The second consideration is, however, at the moment perhaps even more persuasive. It is epitomized in the word "submarine." There was a moment in the present war when the submarine stirred some very unpleasant feelings in the hearts of British officials; there was never a moment from the autumn of 1916 to within a few weeks of the end of the war when it ceased to be formidable. Of all the great Powers Great Britain is by far the weakest in the matter of provision, the most dependent upon the uninterrupted flow of supplies from the outside world. As Mr. Balfour expressed it, in opposing certain of the features of the Declaration of London: "Starvation not invasion is the danger of this country," and the suggestion has certainly not lost point since then. Nor is this to imply that the submarine will ever again be used with the outrageous disregard of humane considerations with which Germany used it. But it is a comparatively new weapon, and its possibilities for legitimate warfare may yet undergo great development.

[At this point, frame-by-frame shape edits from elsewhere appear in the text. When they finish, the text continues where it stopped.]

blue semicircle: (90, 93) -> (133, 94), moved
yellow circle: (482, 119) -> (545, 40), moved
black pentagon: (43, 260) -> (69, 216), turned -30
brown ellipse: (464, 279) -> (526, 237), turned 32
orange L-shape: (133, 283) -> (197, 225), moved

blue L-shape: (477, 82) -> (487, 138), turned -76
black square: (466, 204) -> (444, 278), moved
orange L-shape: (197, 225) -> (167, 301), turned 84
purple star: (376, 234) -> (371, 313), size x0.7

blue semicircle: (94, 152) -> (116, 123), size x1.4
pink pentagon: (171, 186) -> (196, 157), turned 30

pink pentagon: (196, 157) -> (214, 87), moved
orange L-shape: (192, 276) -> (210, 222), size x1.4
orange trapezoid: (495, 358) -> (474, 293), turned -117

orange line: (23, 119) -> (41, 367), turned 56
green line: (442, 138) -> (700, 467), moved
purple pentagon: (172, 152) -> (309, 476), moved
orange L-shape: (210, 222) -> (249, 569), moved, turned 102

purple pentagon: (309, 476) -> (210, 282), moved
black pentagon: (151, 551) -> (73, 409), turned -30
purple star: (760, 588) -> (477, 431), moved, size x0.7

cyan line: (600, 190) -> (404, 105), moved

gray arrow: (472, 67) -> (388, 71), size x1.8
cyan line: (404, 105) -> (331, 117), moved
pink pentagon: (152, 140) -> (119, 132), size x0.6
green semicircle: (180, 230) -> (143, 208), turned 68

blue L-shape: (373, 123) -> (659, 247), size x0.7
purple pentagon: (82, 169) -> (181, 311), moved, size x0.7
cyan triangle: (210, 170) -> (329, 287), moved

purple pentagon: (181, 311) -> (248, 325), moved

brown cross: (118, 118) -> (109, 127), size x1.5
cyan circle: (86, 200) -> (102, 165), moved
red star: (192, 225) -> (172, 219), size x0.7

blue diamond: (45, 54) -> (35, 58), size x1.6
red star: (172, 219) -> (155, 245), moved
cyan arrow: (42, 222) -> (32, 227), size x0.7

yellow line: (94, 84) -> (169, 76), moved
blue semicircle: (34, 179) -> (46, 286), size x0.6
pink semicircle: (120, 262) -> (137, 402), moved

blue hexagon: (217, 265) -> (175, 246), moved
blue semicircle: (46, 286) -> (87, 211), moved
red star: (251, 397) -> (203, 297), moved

Prophecy is proverbially a hazardous business. Nevertheless, in light of the facts just mentioned and of the further fact that for some years Great Britain has been endeavoring to ease the burden imposed by competition in naval armaments, it ought not be surprising if her delegates at the Peace Conference should be willing to accept a compromise arrangement which would represent on the whole a very considerable concession to the principle of Freedom of the Seas; for instance, a compromise along the following lines: First, a great limitation of building programmes. Secondly, a general curtailment of existing armaments on a scale sufficient to leave the British Empire secure, a matter of which Great Britain herself would have to be the judge. Thirdly, a radical remodelling of the rules of practice with reference to contraband, involving the outright abolition of the right of destruction and the substitution (worked out by Great Britain in the present war) of preëmption for confiscation.